Numerical variables:

  • Average: Average rating over all ratings for the game
  • Usersrated: Number of users that rated the game
  • Weight: Difficulty of the game rated by the users
  • Minplayers — maxplayers: Minimum and maximum number of players that will be able to play the same game together at the same time
  • Minplaytime — maxplaytime: Minimum and maximum playtime of the game as stated by the publisher
  • Owned: Number of people stating they own the game
  • Wishing: Number of users that have this game in their wishlist
  • Wanting: Number of users who want to receive this game by trading
  • Trading: Number of users that made this game available for trading
  • Yearpublished: The publishing year
  • Abstractrank: The overall rank given to the game by user ratings and superseding all other ranks
  • Different ranks: different ranking categories like boardgamerank, family rank, partyrank, customizable rank

Categorical variables:

  • Category: the main categories by which the game can be described (up to 10 different variables), such as economic, civil war, city building etc.
  • Domain: The genres they are listed in (up to 3 different variables), such as strategy game, thematic game etc.
  • Mechanic: The main mechanics in the game (up to 10 different variables), such as dice rolling, drafting, income, cooperative game etc.
  • Family: The thematic family (up to 10 different variables), such as Star Wars, Game of Thrones etc.
  • Publisher: different publishers operating in different countries (up to 10 variables), such as Ares Games, Roxley etc.
  • Honor: received honors (up to 10 different variables)
  • Expansion: available expansions for this game (up to 10 variables)
  • Version: different versions (up to 10 variables), such as countries special ones, version 1.0 etc.
  • Accessory: available accessories (up to 10 variables), such as props or special cards
  • Designer: name of the designers (up to 10 variables)
  • Artist: names of the artists (up to 10 variables)

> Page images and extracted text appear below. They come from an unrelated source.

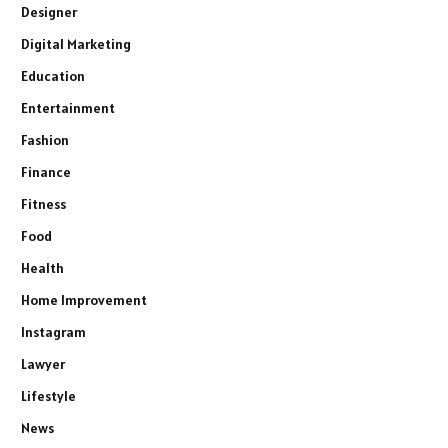
Designer
Digital Marketing
Education
Entertainment
Fashion
Finance
Fitness
Food
Health
Home Improvement
Instagram
Lawyer
Lifestyle
News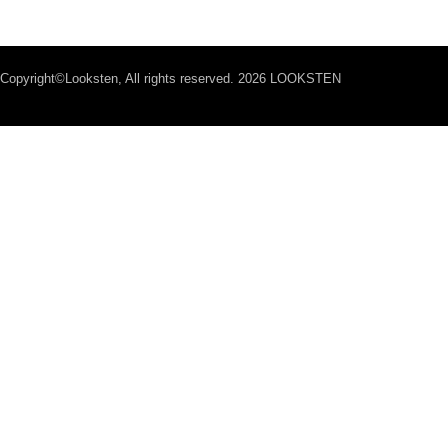
Copyright©Looksten, All rights reserved. 2026 LOOKSTEN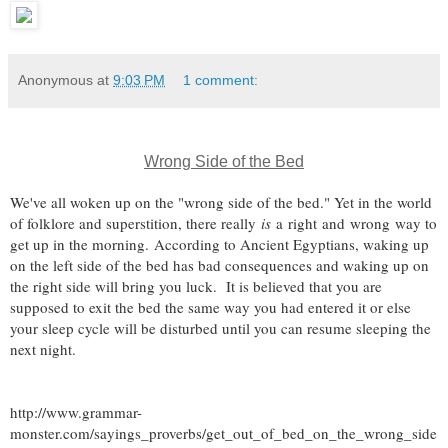
Anonymous
at
9:03 PM
1 comment:
Wrong Side of the Bed
We've all woken up on the "wrong side of the bed." Yet in the world
of folklore and superstition, there really
is
a
right
and
wrong
way to
get up in the morning. According to Ancient Egyptians, waking up
on the left side of the bed has bad consequences and waking up on
the right side will bring you luck. It is believed that you are
supposed to exit the bed the same way you had entered it or else
your sleep cycle will be disturbed until you can resume sleeping the
next night.
http://www.grammar-
monster.com/sayings_proverbs/get_out_of_bed_on_the_wrong_side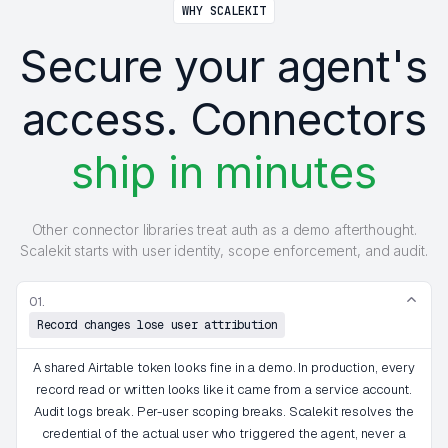
WHY SCALEKIT
Secure your agent's
access. Connectors
ship in minutes
Other connector libraries treat auth as a demo afterthought.
Scalekit starts with user identity, scope enforcement, and audit.
01.
Record changes lose user attribution
A shared Airtable token looks fine in a demo. In production, every
record read or written looks like it came from a service account.
Audit logs break. Per-user scoping breaks. Scalekit resolves the
credential of the actual user who triggered the agent, never a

Distributions of some interesting variables / interactions between some variables:

We can see a positive interaction between the weight and the average rating.

This graph resembles a Gaussian distribution, slightly skewed towards the higher values. We also note that the ratings are concentrated around whole numbers, likely because the users rate the games themselves.

From this histogram of the categories, we can see that there are certain categories that are very common, and others that are rare. Of note should be that all categories are at least mentioned once in the dataset but don’t show up in this histogram because of the high frequency of other categories. Similar distributions were observed for the mechanics.